Former president Havel enters CzechTek fray
The CzechTek saga continues to stir the usually calm waters of Czech politics in the summer season. Former president Vaclav Havel has now entered the fray, after he was asked to act as mediator between the Czech government and organisers of the techno party which was violently dispersed by riot police at the weekend. But not everyone is happy with the initiative.
"It was an attack against a kind of authentic togetherness, an authentic community, ie something which in this age - filled as it is with egoism and cynicism - society desperately needs."
But not everyone is happy with the former president's support for CzechTek. Analyst Jiri Pehe, who served as political advisor to Vaclav Havel for several years, says this time Mr Havel has got it wrong."Well I think that's completely off the mark, because these people may be authentic, but they certainly do not respect the rights of other people.

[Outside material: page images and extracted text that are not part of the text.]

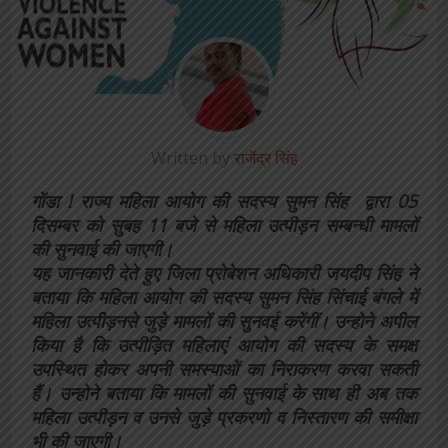
Written by
राजेंद्र सिंह
गोंडा ! राज्य महिला आयोग की सदस्य सुमन सिंह द्वारा 05
दिसम्बर को सुबह 11 बजे से महिला उत्पीड़न सम्बन्धी मामलों
की सुनवाई की जाएगी।
यह जानकारी देते हुए जिला प्रोबेशन अधिकारी जयदीप सिंह ने
बताया कि महिला आयोग की सदस्य सुमन सिंह सिंचाई बंगले में
महिला उत्पीड़नसे जुड़े मामलों की सुनवई करेंगीं। उन्होने अपील
किया है कि उत्पीड़ित महिलाएं आयोग की सदस्य के समक्ष
उपस्थित होकर अपनी समस्याओं का निराकरण करवा सकती
हैं। उन्होने बताया कि मामलों की सुनवाई के साथ ही अब तक
महिला उत्पीड़न व उनसे जुड़े प्रकरणो व निस्तारण की समीक्षा
भी की जाएगी।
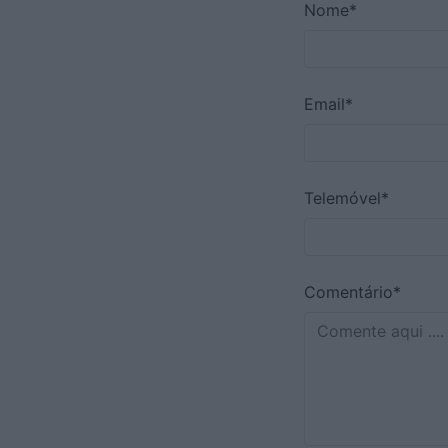
Nome*
Email*
Telemóvel*
Comentário*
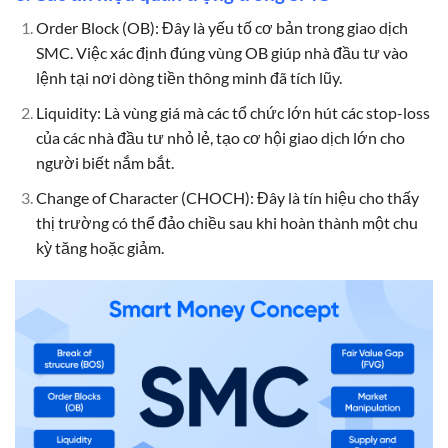
Order Block (OB): Đây là yếu tố cơ bản trong giao dịch
SMC. Việc xác định đúng vùng OB giúp nhà đầu tư vào
lệnh tại nơi dòng tiền thông minh đã tích lũy.
Liquidity: Là vùng giá mà các tổ chức lớn hút các stop-loss
của các nhà đầu tư nhỏ lẻ, tạo cơ hội giao dịch lớn cho
người biết nắm bắt.
Change of Character (CHOCH): Đây là tín hiệu cho thấy
thị trường có thể đảo chiều sau khi hoàn thành một chu
kỳ tăng hoặc giảm.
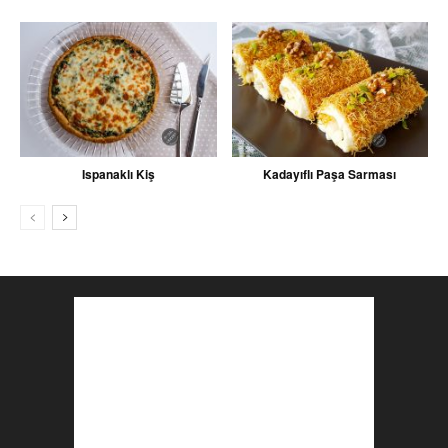
Ispanaklı Kiş
Kadayıflı Paşa Sarması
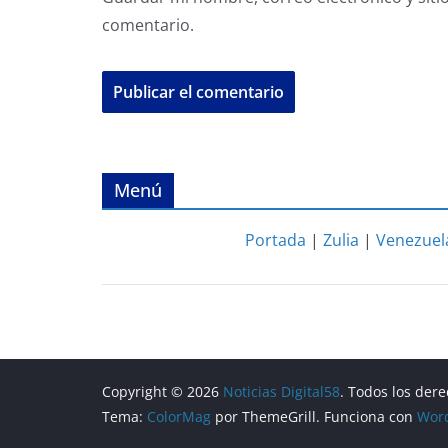
comentario.
Menú
Portada
|
Zulia
|
Venezuel
Copyright © 2026
Noticias Digital58
. Todos los der
Tema:
ColorMag
por ThemeGrill. Funciona con
Wor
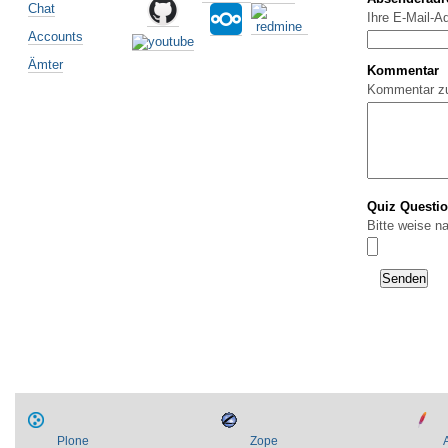
Chat
Ihre E-Mail-A
Accounts
Ämter
Kommentar
Kommentar z
Quiz Questi
Bitte weise n
Plone
Zope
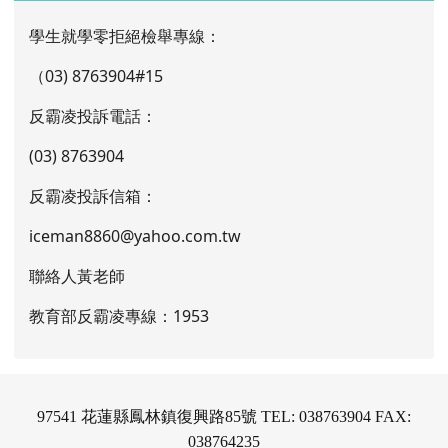
學生就學零拒絕檢舉專線：
（03) 8763904#15
反霸凌投訴電話：
(03) 8763904
反霸凌投訴信箱：
iceman8860@yahoo.com.tw
聯絡人黃老師
教育部反霸凌專線：1953
97541 花蓮縣鳳林鎮復興路85號 TEL: 038763904 FAX:
038764235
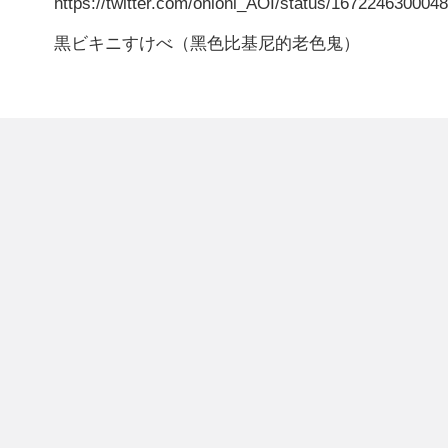
https://twitter.com/onioni_AOI/status/167224630004
黒ビキニすけべ（黑色比基尼的老色鬼）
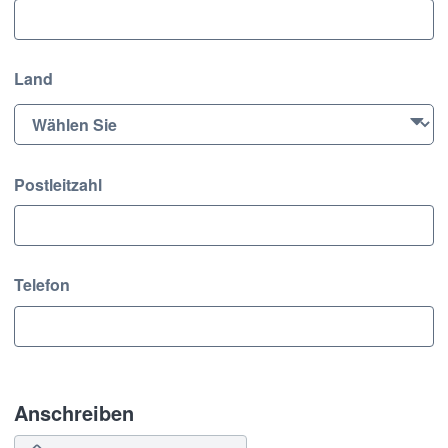
Land
Postleitzahl
Telefon
Anschreiben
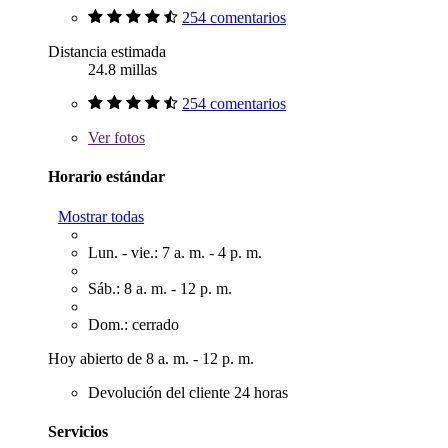
254 comentarios
Distancia estimada
24.8 millas
254 comentarios
Ver
fotos
Horario estándar
Mostrar todas
Lun. - vie.: 7 a. m. - 4 p. m.
Sáb.: 8 a. m. - 12 p. m.
Dom.: cerrado
Hoy abierto de 8 a. m. - 12 p. m.
Devolución del cliente 24 horas
Servicios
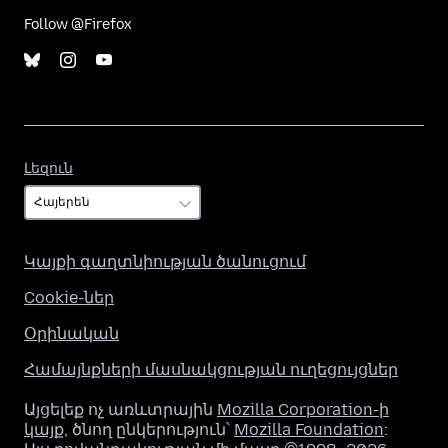
Follow @Firefox
Լեզուն
Լեզուն
Կայքի գաղտնիության ծանուցում
Cookie-ներ
Օրինական
Համայնքների մասնակցության ուղեցույցներ
Այցելեք ոչ առևտրային
Mozilla Corporation-ի
կայք
, ծնող ընկերություն՝
Mozilla Foundation
:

And I think if that's an alternative to cynicism and egoism then we are really in bad shape."
And Jiri Pehe says comparisons between the CzechTek affair and the non-violent anti-Communist protests of 1989 are also invalid.
"We have a state based on the rule of law and we have mechanisms to investigate this and we have a free media which in a way are already reacting. People can demonstrate. So I think comparing this to 1989 really is not entirely correct. Moreover, as far as I know, and reports coming in are suggesting this, it seems there were more policemen hurt in all of this than participants of the techno party. So I don't know whether this was an entirely peaceful crowd that was brutally attacked by police. I think we should try and see this in a more objective way."Mr Havel has been asked to mediate between organisers of the techno party and the government. He's already held talks this morning with Interior Minister Frantisek Bublan. CzechTek have so far refused the offer of dialogue.